Once upon a time, there was a boy whose heart hurt so much. Choose me, he wanted to say. But instead, he said, out of compromising: choose him. It’s okay. I will be alright. I will be. Être heureux pour moi. Ça va.*
III.
When you saw him, your heart fell.
He had his hand around her waist. You stopped dead in your tracks. You stared for a while, before sighing, ignoring the feelings pooling in your chest. Your hand reached for your pocket, trying to find the usual pack of cigarette before remembering you were wearing clothes made from her hands, not the usual shirt and leather coat you usually wore.
You mumbled something in French and walked away from the place. When you saw Akio, you asked him for one cigarette and he looked at you like looking at a fragile thing and handed you a pack full of it.
“I love you,” she said.
“I loved you, I love you, I will always love you,” you said.
Ageha texted you the next morning. How was it? The text said.
You replied: How was what? Nothing happened.
Tell me the truth.
He’s her fiance now.
Two hours later, she replied: Pauve ti bete**.
You spent two days drinking. You drank to forget something it takes you four bottles to name. You spent two days breathing the same way you breathe when your mother left you, your throat stuck with words you never said. Even though you knew that it would happen. Even though you knew you’ve let it happen.
“Vous devez laisser aller maintenant, Alouette.”***
The two last time she came to your house, there was a picture of you and a girl in the living room.
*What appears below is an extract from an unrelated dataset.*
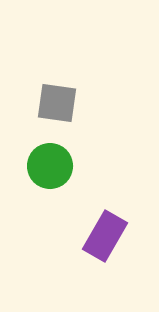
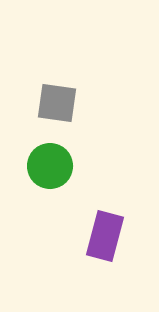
purple rectangle: rotated 15 degrees counterclockwise
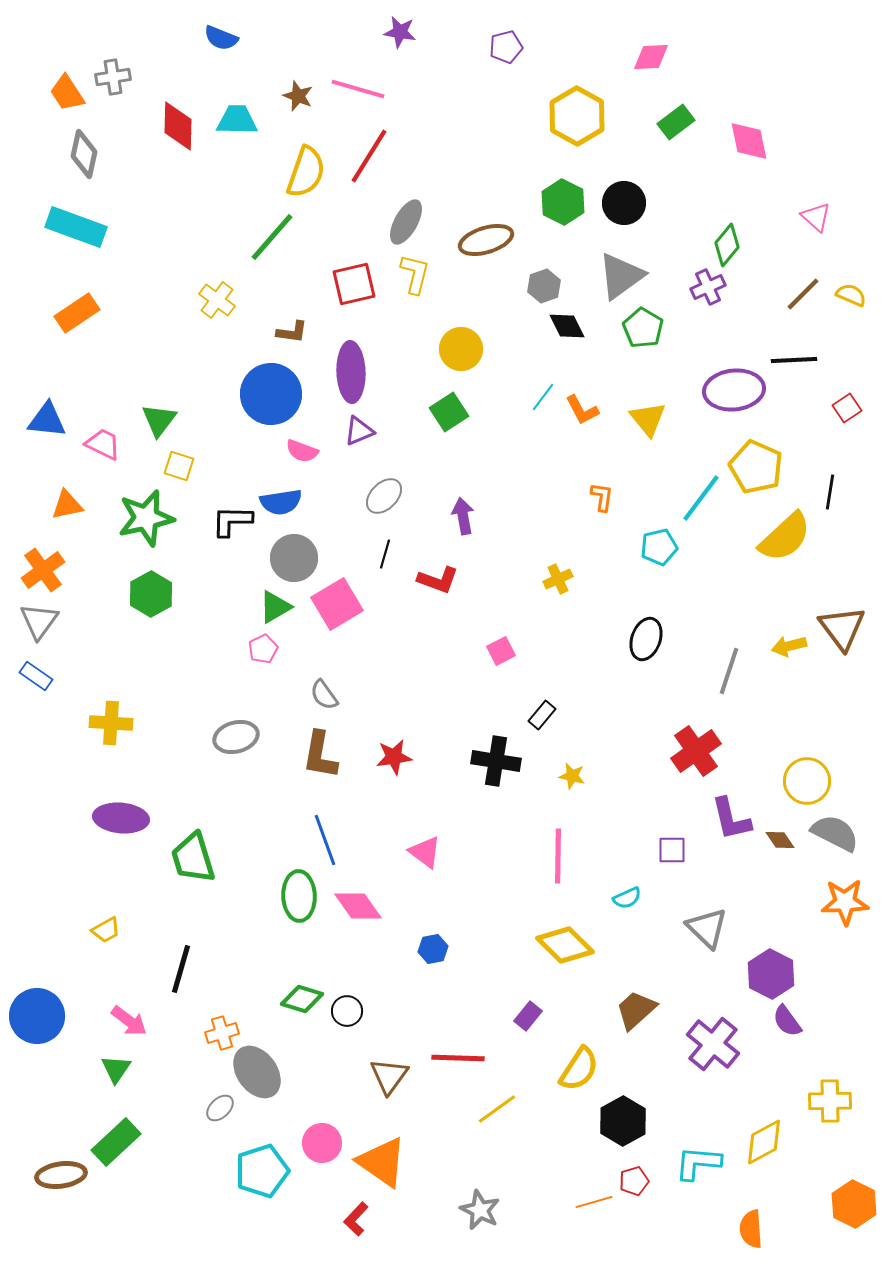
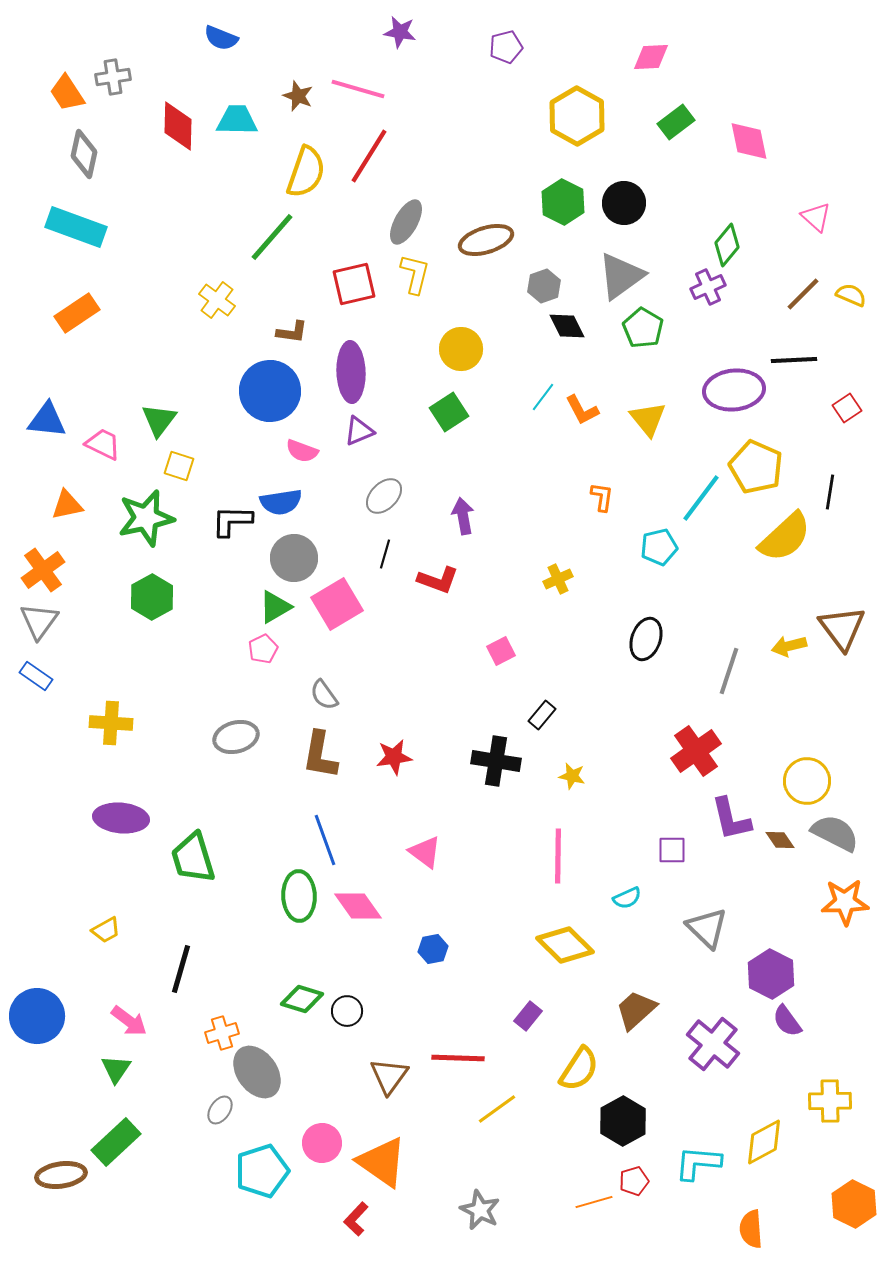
blue circle at (271, 394): moved 1 px left, 3 px up
green hexagon at (151, 594): moved 1 px right, 3 px down
gray ellipse at (220, 1108): moved 2 px down; rotated 12 degrees counterclockwise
“Is that your girlfriend?”
“Yeah.”
“Do you love her?”
“I do. Mais elle n'est pas vous.”****
“What does that mean?”
You smiled. “She is my whole world.”
Oh Lord, grant that I shall never seek so much to be consoled as to console, to be understood as to understand, or to be loved as to love with all my heart.
With all my heart.
(IV.
I loved a girl
with never ending
questions;
with her bright smile
and laughter lines
lighting her face
over the years
I have loved her
with my cold hands
trying to trace
where her warmth used to
belong
(with me)
but:
I have come to peace
with the lines of
some love have to be
apart
some love aren’t
meant to happen
some love has
the wrong condition
the wrong place
the wrong time
but believe me,
I will always love her
[end.]
*Be happy for me. That's enough.
**Poor little thing.
***You have to let go now, Alouette.
****But she is not you.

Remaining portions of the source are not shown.